Bishop Gayle E. Harris led her annual mission pilgrimage to the Holy Land Nov. 24-Dec. 6, along with the Rev. Debbie Phillips of Grace Church, Salem. The trip combined visits to holy sites, in Jerusalem, Bethlehem, the Jordan Valley, Nazareth, Galilee, Nablus and Ramallah, with opportunities to learn about active mission in the Episcopal Diocese of Jerusalem through its ministries of education, healthcare and peacemaking.
The trip coincided with President Trump’s controversial statement that the United States would begin recognizing Jerusalem as the capital of Israel, which was announced near the end of the trip. Harris said that for people of all faiths who have hoped and worked for peace, the announcement was a crushing blow.
“So many people who were hoping for a two-state solution, a solution where [Israel and Palestine] recognize each other’s existence, and that hope seems to have died,” Harris said. “We had a Jewish scholar come and talk to us the night of the announcement, and he said, this is ending the hope for a two-state solution and you [Americans] are giving away your power.”

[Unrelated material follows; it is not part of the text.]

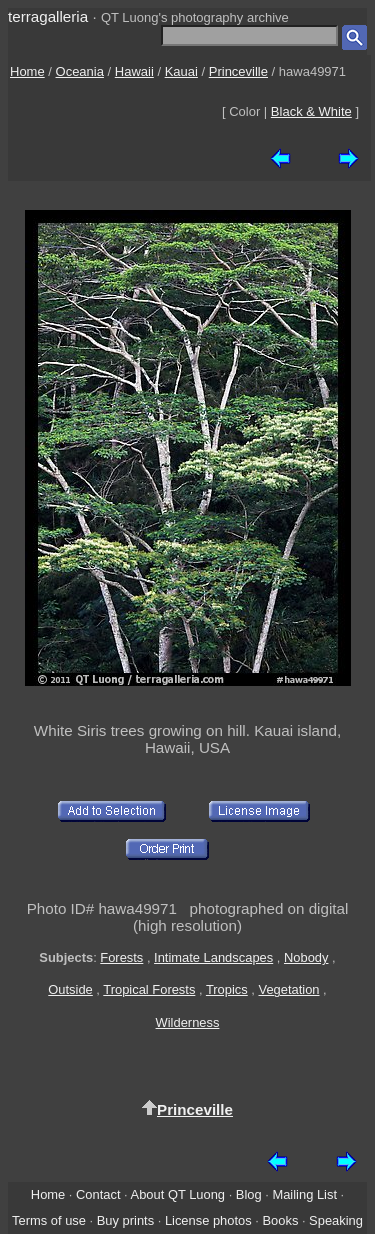  I want to click on terragalleria, so click(48, 16).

Against this backdrop, Harris found herself asked to offer some words of hope. The group spent the first Sunday of Advent at St. Andrew’s Episcopal Church in Ramallah, where the priest, Father Fadi, invited Harris to speak in lieu of his sermon.
“I said, what kind of hope can I possibly give the people here? Our own country is so divided, so polarized, families can’t even talk to each other over the Thanksgiving table. I thought about gun violence in both our countries, about how indigenous people are being isolated and having their lives taken in both our countries.”
This was the story she chose to share:
“The day before, that Saturday, I was asked by my neighbor if I would watch the live stream of her daughter’s Bat Mitzvah. Emily, the daughter, really wanted me there but of course I was in Jerusalem, so they had it live streamed. We were at St. George’s Cathedral in Jerusalem.
“So there I was in the office of the dean of the cathedral’s office, a Palestinian’s office, watching a Bat Mitzvah in Lexington, Massachusetts. And of course the service is in Hebrew, and next door I can hear Palestinian Christians singing Christmas carols in Arabic. In one ear I’m hearing Hebrew and in the other I’m hearing Arabic, all singing praises to the same God of Abraham.
“The Scripture Emily chose for her Bat Mitzvah was from Genesis, the story of Jacob and Esau. Two brothers who were at odds with each other but who finally had to embrace each other and forgive each other. And this remarkable little girl stood in her synagogue and said, ‘We have to look each other in the eye, Palestinian and Jew, and say that we have both hurt each other. We must acknowledge what we have done to each other so we can go forward into the future.' People were just floored that this little Jewish girl from Lexington was talking about justice at her Bat Mitzvah.”
As the Massachusetts pilgrims began Advent together in Ramallah, looking for hope in a disheartening political climate, Harris said that she was able to take a bit of hope in the common Arabic expression, heard constantly among Palestinians: Inshallah, which means “if God so wills.”
“You hear it all the time: see you tomorrow, inshallah, I’ll be back next year, inshallah,” she said. “When you talk about the future, when you talk in hope, they always add that: ‘if God so wills.’ That’s my hope for peace, too.”